### Given records

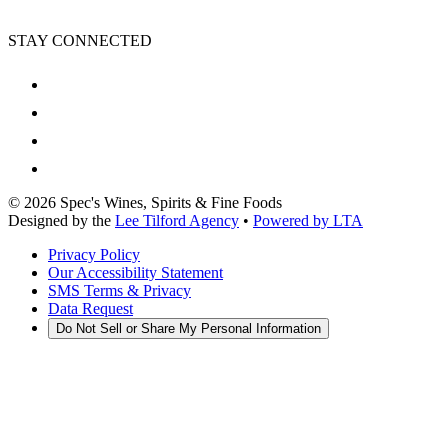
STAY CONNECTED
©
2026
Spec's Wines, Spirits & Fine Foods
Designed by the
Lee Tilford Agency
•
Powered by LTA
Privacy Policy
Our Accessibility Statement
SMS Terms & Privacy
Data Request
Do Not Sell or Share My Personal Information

######
### Given records

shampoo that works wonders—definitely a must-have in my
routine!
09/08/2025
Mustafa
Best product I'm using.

######

**Problem to work on**
From the records above, reproduce exactly the lines from the one with "Our Accessibility Statement" to the one with "Do Not Sell or Share My Personal Information", both included, and no others.

**Expected output**
Our Accessibility Statement
SMS Terms & Privacy
Data Request
Do Not Sell or Share My Personal Information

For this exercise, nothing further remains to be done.